Evliyânın büyüklerinden. İsmi, Ahmed bin Muhammed bin Hüseyn olup, künyesi Ebû Muhammed Cerîrî’dir. Cüneyd-i Bağdâdî’nin ( radıyallahü anh ) talebelerinin en büyüklerindendir. Sehl bin Abdullah-ı Tüsterî’nin ( radıyallahü anh ) sohbetinde de bulundu. 311 (m. 923)’de vefât etti. Fıkıh ilminde imâm ve müftî, edeb ilminde mükemmel, diğer bütün ilimlerde âlim idi. Tasavvufdaki derecesi o kadar yüksek idi ki, Cüneyd-i Bağdadî ( radıyallahü anh ) bunun için “Zamanımızın velîsidir” buyurdu. Hazreti Cüneyd’e vefât edeceği zaman, “Sizden sonra kimin sohbetlerine devam edelim?” diye sordular. “Ebû Muhammed Cerîrî’ye gidin” buyurdu. Tasavvufun üstün hâllerine vâkıf olmakta nihâyette olup, mürşid-i kâmil bir zât idi. Edebe riâyetinin çokluğu o derece idi ki, yalnız olduğu hâlde bile ayaklarını hiç uzatmaz, “Allahü teâlâya karşı edebli olmak lâzımdır” buyururdu. Bir sene müddetle Mekke-i mükerremede kaldı. Hiç uyumadı, konuşmadı, sırtını bir yere dayamadı ve ayağını uzatmadı. Ebû Bekr Kettânî: “Bu kadarını nasıl yapabildiniz?” diye sorunca, “Kalbimi ve niyetimi, Allahü teâlânın râzı olacağı şekilde düzelttim. (Kalbimi riya, kibir, ucub, düşmanlık gibi ma’nevî hastalıklardan temizledim.) Nihâyet bu, zâhirime te’sîr etti. A’zâlarım da Allahü teâlânın beğendiği işleri yapmaya başladı. İşte, bende görüp beğendiğin hâlin sebebi ve sırrı budur” buyurdu.

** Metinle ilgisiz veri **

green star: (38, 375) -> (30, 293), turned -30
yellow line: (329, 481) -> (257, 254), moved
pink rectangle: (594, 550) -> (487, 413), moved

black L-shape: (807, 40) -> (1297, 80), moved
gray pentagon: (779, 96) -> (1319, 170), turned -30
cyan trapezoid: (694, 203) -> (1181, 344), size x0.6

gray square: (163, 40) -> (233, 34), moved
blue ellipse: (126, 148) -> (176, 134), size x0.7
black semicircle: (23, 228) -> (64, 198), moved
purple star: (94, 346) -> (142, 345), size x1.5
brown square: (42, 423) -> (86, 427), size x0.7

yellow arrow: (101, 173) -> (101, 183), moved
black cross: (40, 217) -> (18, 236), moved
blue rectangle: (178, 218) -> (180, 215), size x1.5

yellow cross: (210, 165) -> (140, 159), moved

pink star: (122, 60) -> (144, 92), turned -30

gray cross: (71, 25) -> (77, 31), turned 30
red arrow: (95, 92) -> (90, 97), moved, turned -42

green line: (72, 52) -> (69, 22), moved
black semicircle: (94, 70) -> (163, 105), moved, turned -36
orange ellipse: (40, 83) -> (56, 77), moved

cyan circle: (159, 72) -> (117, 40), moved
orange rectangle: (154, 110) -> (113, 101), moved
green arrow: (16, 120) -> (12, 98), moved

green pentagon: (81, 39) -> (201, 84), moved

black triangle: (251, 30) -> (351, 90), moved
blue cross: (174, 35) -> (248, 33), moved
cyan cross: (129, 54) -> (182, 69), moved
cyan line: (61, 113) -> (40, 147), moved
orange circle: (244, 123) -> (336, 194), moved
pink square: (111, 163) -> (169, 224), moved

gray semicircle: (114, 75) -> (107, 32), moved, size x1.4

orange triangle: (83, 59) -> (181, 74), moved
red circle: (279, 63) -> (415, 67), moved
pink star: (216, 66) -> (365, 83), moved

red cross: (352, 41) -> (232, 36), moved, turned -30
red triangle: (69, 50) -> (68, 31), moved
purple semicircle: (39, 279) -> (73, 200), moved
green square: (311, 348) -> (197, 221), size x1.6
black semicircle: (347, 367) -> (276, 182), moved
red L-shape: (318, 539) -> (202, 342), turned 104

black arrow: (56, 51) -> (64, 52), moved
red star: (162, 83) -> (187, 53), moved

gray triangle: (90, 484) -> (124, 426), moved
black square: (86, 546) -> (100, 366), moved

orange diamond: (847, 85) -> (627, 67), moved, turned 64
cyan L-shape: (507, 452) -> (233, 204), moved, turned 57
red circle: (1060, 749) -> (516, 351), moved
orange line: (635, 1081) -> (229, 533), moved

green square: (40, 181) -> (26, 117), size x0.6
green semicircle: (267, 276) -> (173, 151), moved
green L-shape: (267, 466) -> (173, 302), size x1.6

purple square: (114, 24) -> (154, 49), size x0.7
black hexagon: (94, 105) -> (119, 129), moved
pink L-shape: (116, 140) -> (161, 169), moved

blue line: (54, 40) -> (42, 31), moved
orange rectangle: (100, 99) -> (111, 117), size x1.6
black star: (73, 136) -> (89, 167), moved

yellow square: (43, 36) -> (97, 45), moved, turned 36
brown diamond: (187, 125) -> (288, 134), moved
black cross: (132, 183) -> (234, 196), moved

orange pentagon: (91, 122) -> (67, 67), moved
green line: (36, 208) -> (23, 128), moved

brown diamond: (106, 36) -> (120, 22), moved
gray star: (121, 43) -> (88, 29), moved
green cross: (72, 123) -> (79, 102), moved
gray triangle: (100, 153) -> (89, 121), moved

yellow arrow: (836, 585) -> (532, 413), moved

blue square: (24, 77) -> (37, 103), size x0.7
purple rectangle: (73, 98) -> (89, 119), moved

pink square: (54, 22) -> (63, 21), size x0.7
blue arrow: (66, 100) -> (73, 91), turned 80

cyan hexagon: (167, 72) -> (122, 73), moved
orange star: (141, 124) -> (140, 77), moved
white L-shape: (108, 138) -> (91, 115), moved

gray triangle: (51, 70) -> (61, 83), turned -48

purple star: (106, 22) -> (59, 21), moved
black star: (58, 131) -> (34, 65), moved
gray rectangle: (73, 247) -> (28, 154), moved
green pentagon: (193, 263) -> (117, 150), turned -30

Mekke-i mükerremeden döner dönmez, hemen hocası Cüneyd-i Bağdâdî’nin ( radıyallahü anh ) kabrini ziyâret etti. Sonra evine döndü. Ertesi sabah, namaz kılarken hocasını yanında duruyor gördü. Namazdan sonra, “Muhterem efendim! Mekke-i mükerremeden dönünce bana geleceğinizi biliyordum ve sizi yormamak için dün gelir gelmez ziyâretinize geldim” dedi. Hocası Cüneyd, “O senin fazîletlerindendir. Seni ziyâret etmek de bizim vazîfemizdir. Sen buna fazlasıyla lâyıksın” buyurdu. Çünkü, sâdık talebe, hocasını yanına çeker.

İnsanlara va’z ve nasîhat ettiği meclisinde, bir gün gencin birisi kendisine, “Gönlümü kaybettim. Duâ edin de geri gelsin” dedi. Cerîrî ( radıyallahü anh ) gence bakıp, “Biz de aynı dertteyiz” buyurdu.

Talebelerinin arasında içinden devamlı “Allah Allah” diye zikreden birisi vardı. Birgün bu gencin başına bir hurma dalı düşüp, başı yarıldı. Başından akan kan, yer üzerinde “Allah Allah” yazıyordu. Anlaşıldı ki, her kabdan, içinde olan dışarı sızar.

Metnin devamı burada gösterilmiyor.